Se sentir coincé est peut-être le problème de carrière le plus courant. Sentir que notre carrière ne se déroule plus librement ou que nous sommes piégés d’une manière ou d’une autre peut être frustrant, stressant et même déprimant.
Cela peut conduire à un désengagement à l’égard du travail et, s’il n’est pas contrôlé, à un sentiment d’ennui plus large qui peut potentiellement infecter d’autres aspects de notre vie, y compris les relations personnelles. C’est pourquoi, lorsque nous nous sentons coincés, nous avons tellement faim d’idées qui se détachent. Et ces idées peuvent être le point de départ des problèmes.
Lorsque les carrières se bloquent, c’est le plus souvent dû à une crise d’imagination. Une bonne idée peut changer cela.Crédit: Alamy
Il s’avère que nous pouvons rester bloqués de plusieurs manières. Être coincé dans une ornière est très souvent le déclencheur pour faire quelque chose pour sa carrière. C’est le sentiment que nous sommes limités à répéter les mêmes vieilles tâches jour après jour sans aucune sensation de changement de direction, ni de défi ou de nouveauté, labourant sans pitié les mêmes sillons de haut en bas jusqu’à notre retraite.
Il peut être ahurissant d’appliquer des compétences que nous avons maîtrisées il y a des lustres sans aucune perspective d’en acquérir davantage. Peut-être que si nous travaillons sur un ordinateur, le point culminant de notre année est une mise à niveau logicielle qui modifie la palette de couleurs ou ajoute un nouvel emoji à notre répertoire.
Nous pouvons devenir victimes de notre propre succès. Naturellement, les organisations sont avides de succès et, comme un enfant de deux ans, si elles vous voient faire quelque chose qui leur plaît, elles pleurent « encore ». Il suffit d’interroger les acteurs catalogués sur les dangers inhérents à jouer le même rôle ou les musiciens invités uniquement à jouer leurs tubes.
Il existe un point critique où la créativité devient automatisée. L'acteur Alec Guinness, célèbre non seulement pour Star Wars mais aussi pour avoir interprété neuf personnages dans les films Kind Hearts et Coronets, détestait la répétition.
Lorsque nous sommes bloqués, nous avons à la fois besoin de bonnes idées et sommes vulnérables aux mauvaises idées.

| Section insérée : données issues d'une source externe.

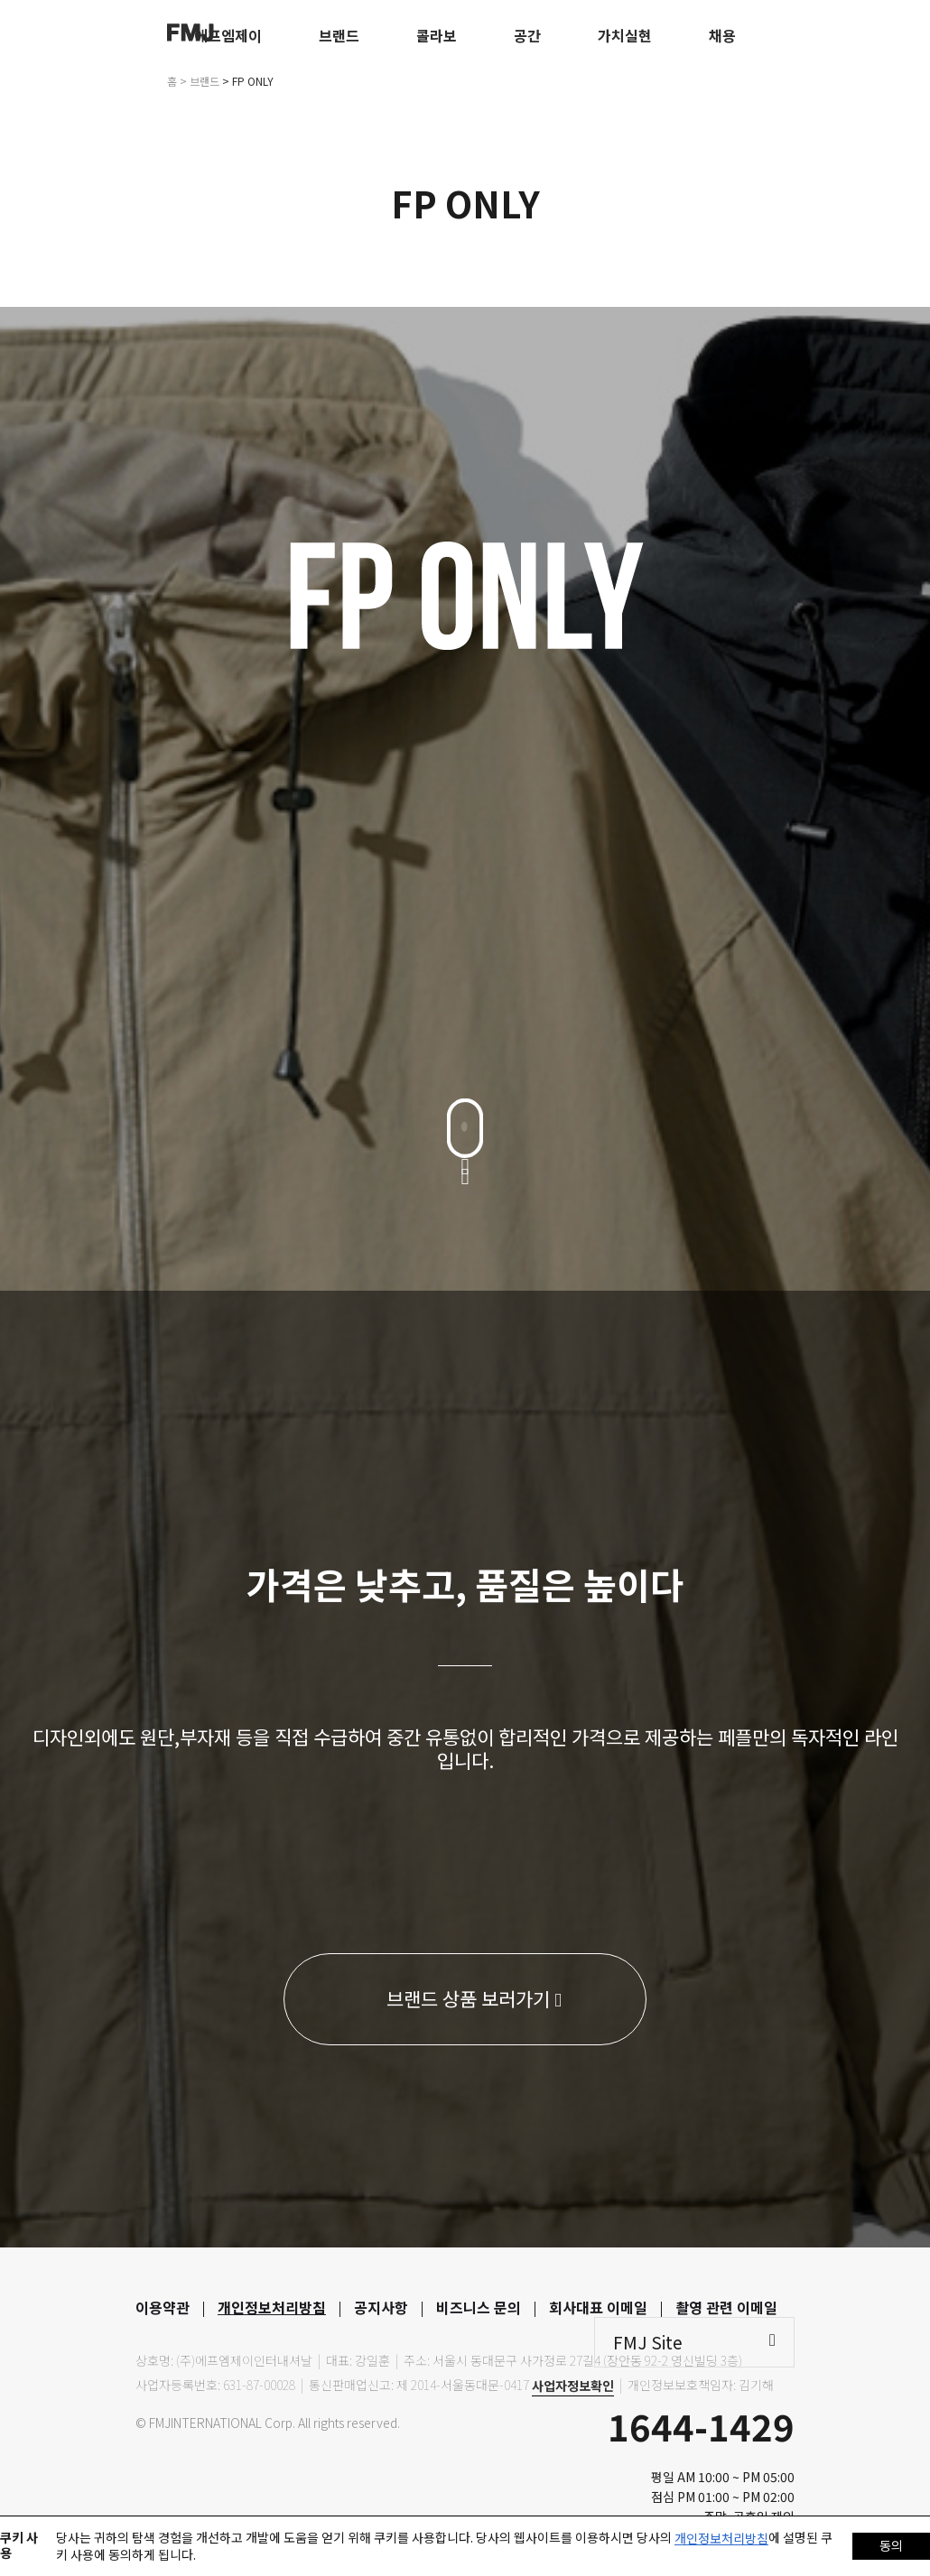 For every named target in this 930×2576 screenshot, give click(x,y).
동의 (891, 2545)
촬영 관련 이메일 (726, 2307)
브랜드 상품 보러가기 (474, 1998)
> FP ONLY (248, 80)
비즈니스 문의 (478, 2307)
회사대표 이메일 (598, 2307)
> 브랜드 (199, 80)
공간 (527, 35)
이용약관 (162, 2307)
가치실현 (625, 35)
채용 (722, 35)
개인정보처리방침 (272, 2307)
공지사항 (381, 2307)
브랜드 (339, 35)
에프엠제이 (228, 35)
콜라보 (436, 35)
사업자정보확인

Dans une interview accordée à la BBC il y a de nombreuses années, il a expliqué qu'il aimait la période de répétition – généralement un mois ou deux pour le travail théâtral, où il pouvait créer de nouveaux personnages et leur donner vie. Une fois la pièce ouverte, il a déclaré que le métier d’acteur était devenu comme « n’importe quel autre travail de 9h à 17h ».
L'acteur Kenneth Williams était connu pour s'ennuyer facilement et, dès la deuxième semaine de tournage, il improvisait délibérément du matériel et sortait du scénario à la consternation de ses collègues comédiens. C'était Joe Orton comme vous ne l'avez jamais vu auparavant, les amis !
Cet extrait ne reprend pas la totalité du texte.